By mid July the Hood was in the trenches; old Turkish lines. ‘It is fairly whiffy,' Charles Lister wrote; on account of the bodies that were close by. ‘With the tell-tale stocking or end of boot' sticking ominously out of the trench walls. They were at risk of snipers during the day and at night when the men were led up and down the communication trenches they tripped over the bodies of unlucky colleagues who had exposed themselves. ‘It is an awful job getting our men past them,' Charles explained. ‘They have a sort of supernatural fear of trampling on their own dead.'

The lines themselves were cramped and Charles complained that he had had his toes trodden on ‘by every officer and man of a Scotch territorial division' who came past in driblets, lost and wandering. Patrick managed, even when the trench was ‘a seething mass of humanity', to remain lucid, but Charles lost his temper and ultimately began jumping up and down on the parapet ‘kicking dust on their heads and … using the most violent language'.

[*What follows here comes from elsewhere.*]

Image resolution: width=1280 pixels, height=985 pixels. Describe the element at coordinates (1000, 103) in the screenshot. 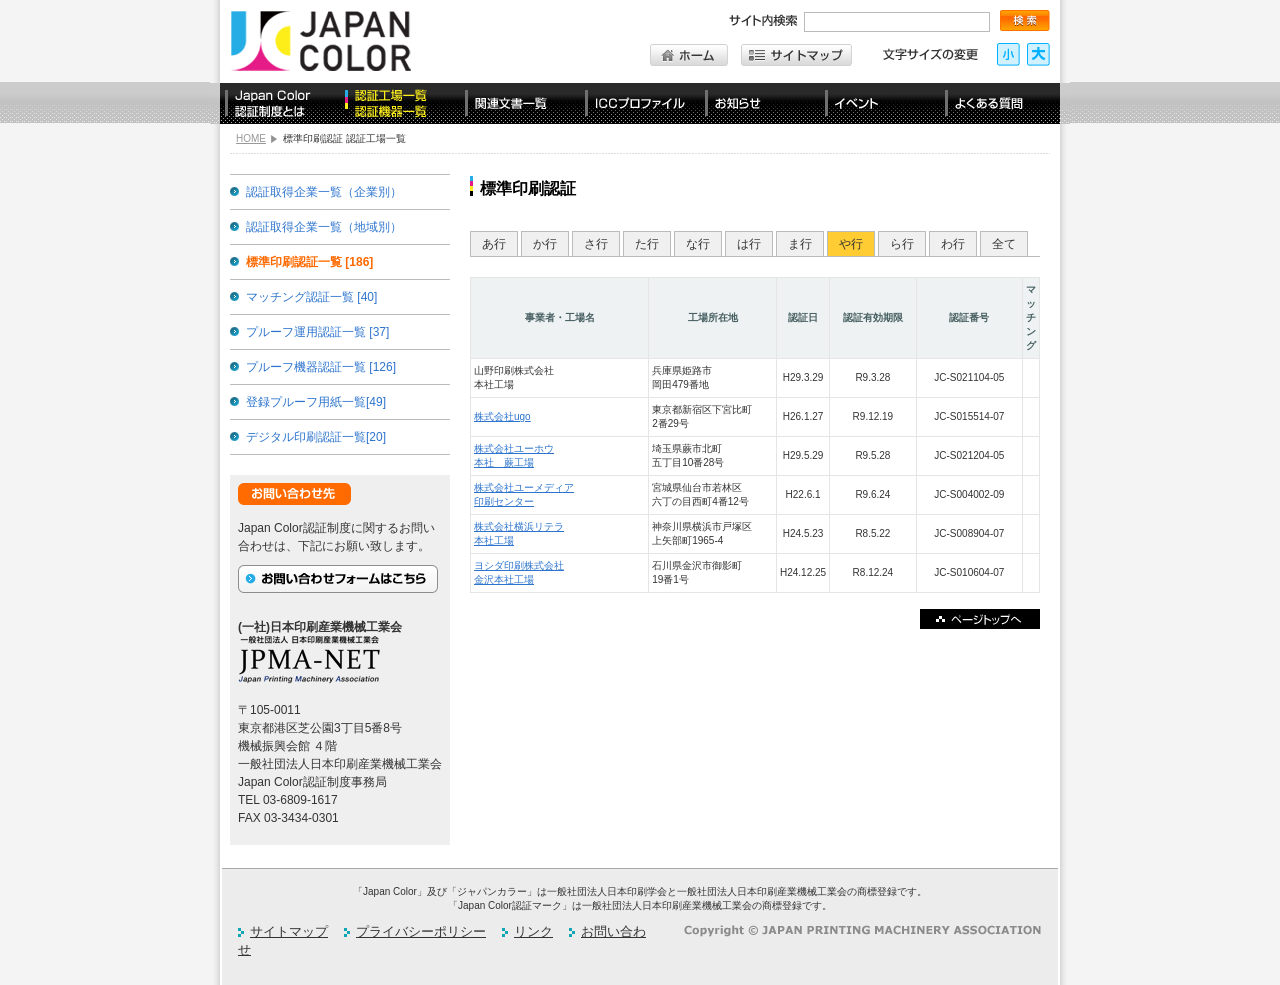 I see `よくある質問` at that location.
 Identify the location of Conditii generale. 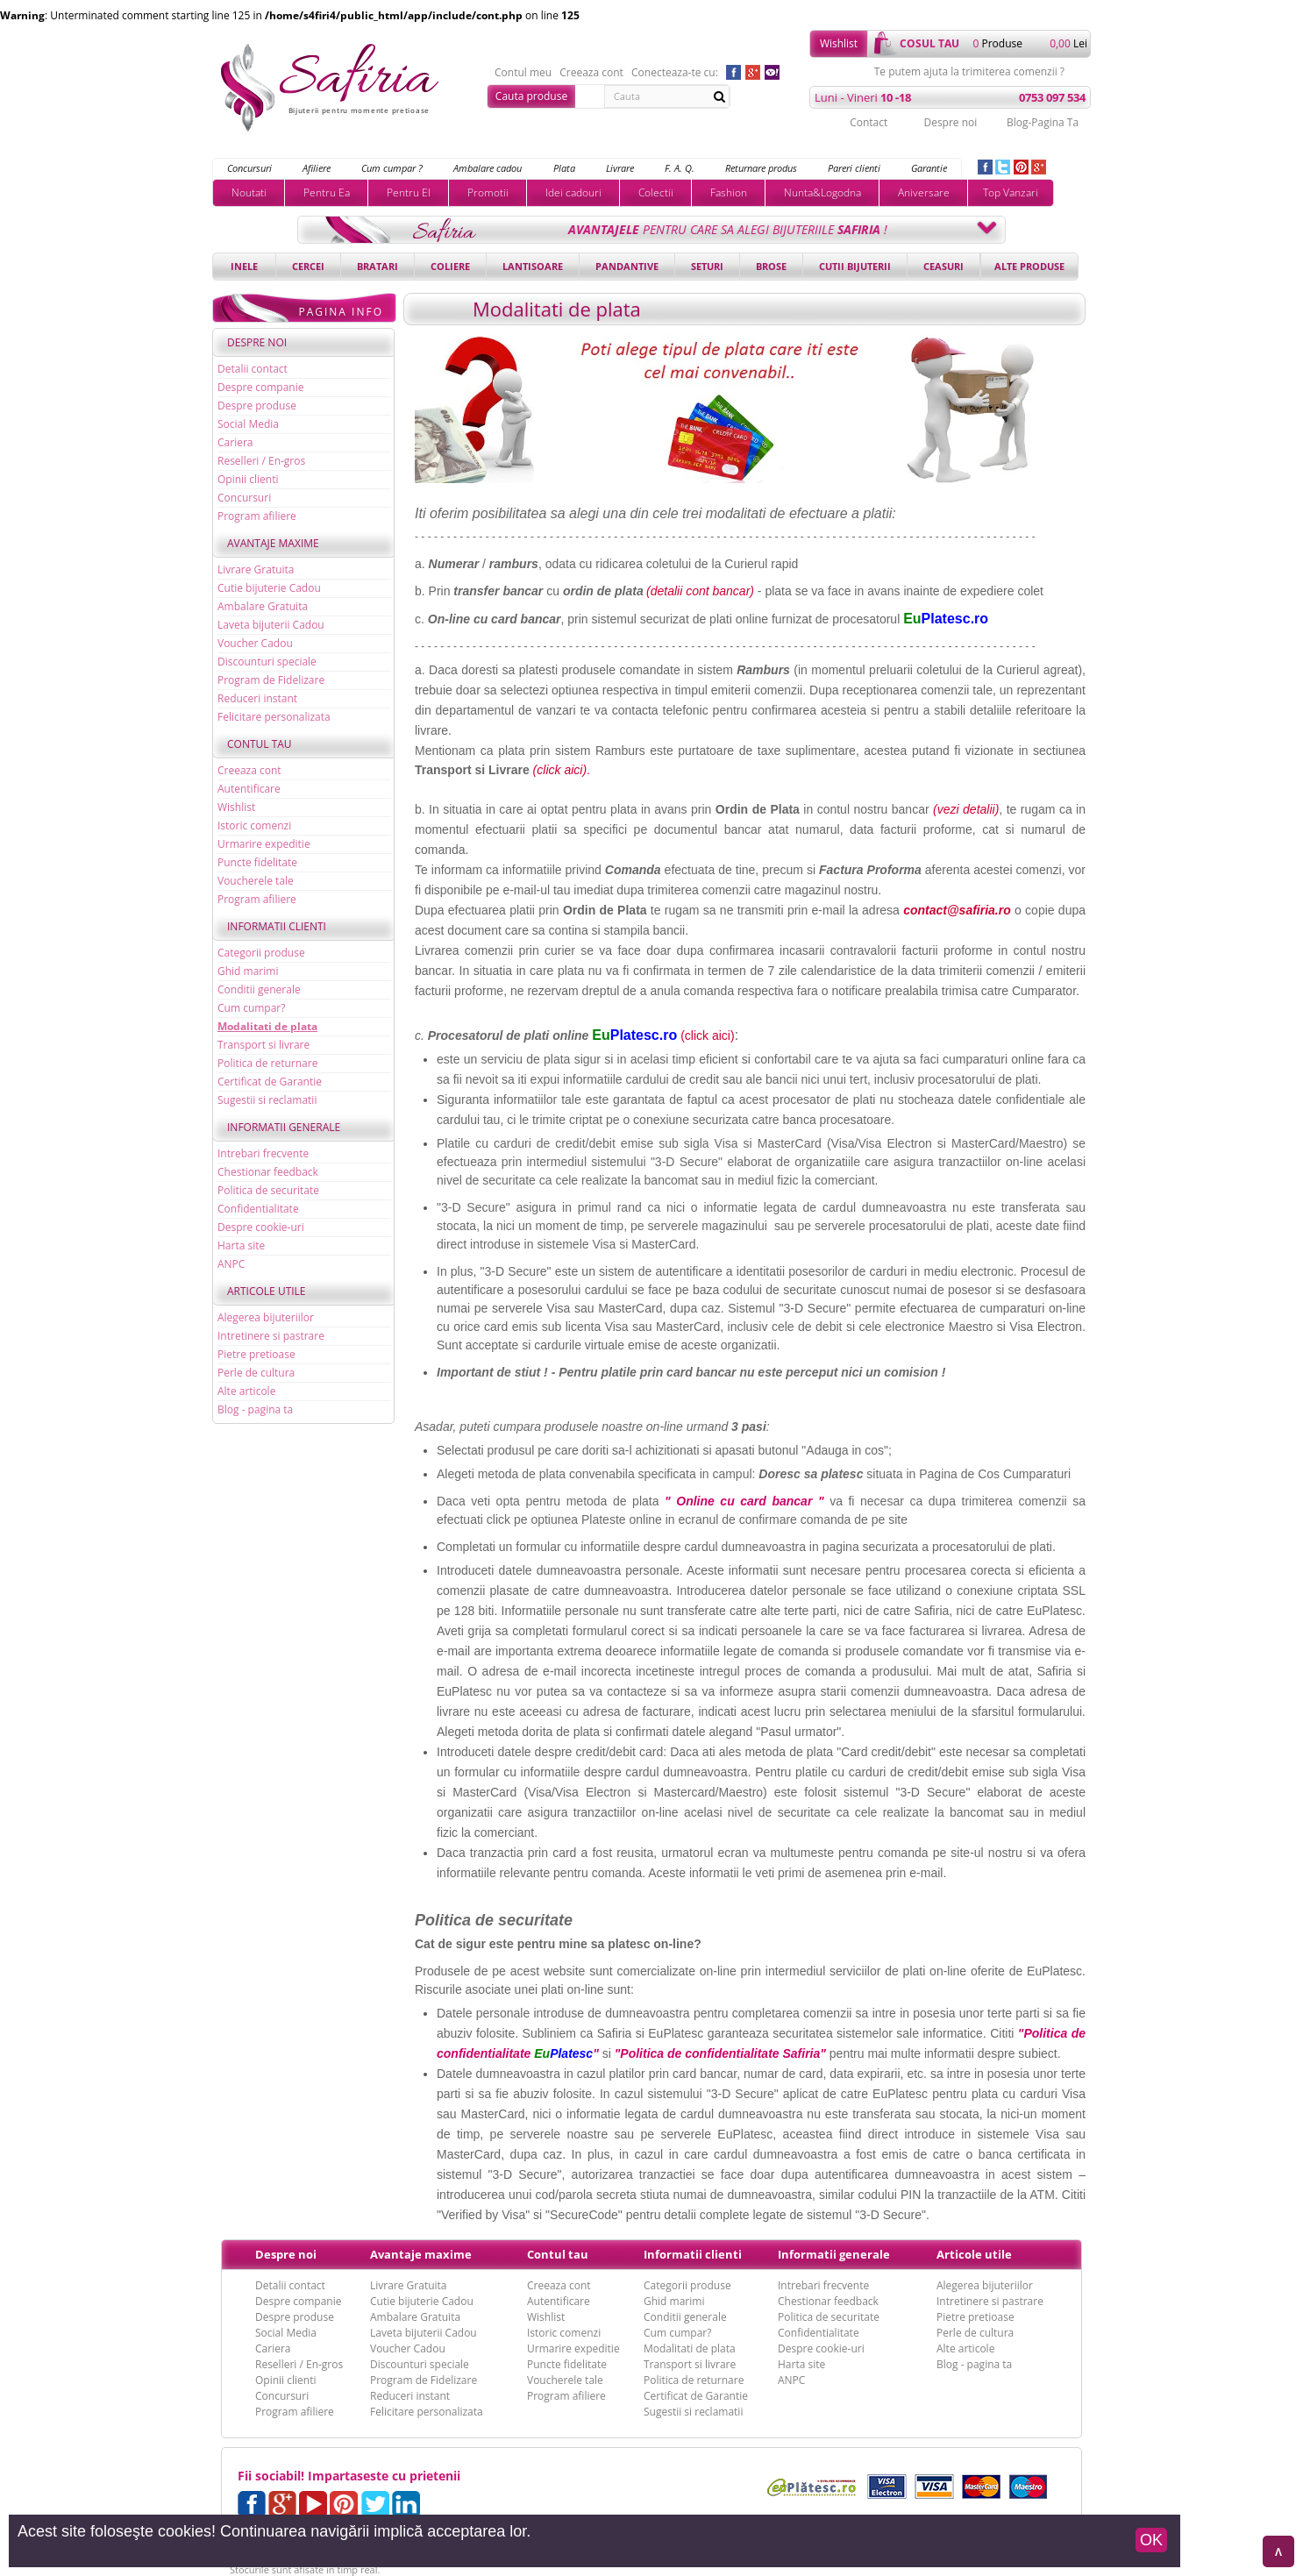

On 1 August he wrote home once again from a sickbed to say that, having been told that they would be taken off the peninsula at the end of the month, suddenly not a man was allowed to leave. ‘So I suppose there will be something doing.' And indeed there was. The British government had approved the sending of tens of thousands of reinforcements to Gallipoli; New Army and Territorial men; basically whatever they had to hand. This massive influx opened up all kinds of possibilities for Ian Hamilton.

Cape Helles, already the scene of so much devastation, was a write-off. Anzac Cove still looked like the better option but it was now that Suvla Bay to the north, previously ignored, came into play. It had been deemed too far away from the original objectives in April, but now fresh (but inexperienced) troops were ordered to assault it on 6 August under dubiously defined and overcomplicated orders. Men, unready for battle, were thrown into an overly optimistic attack which failed to recognise just how much trouble the Turkish resistance had caused. Not surprisingly they failed.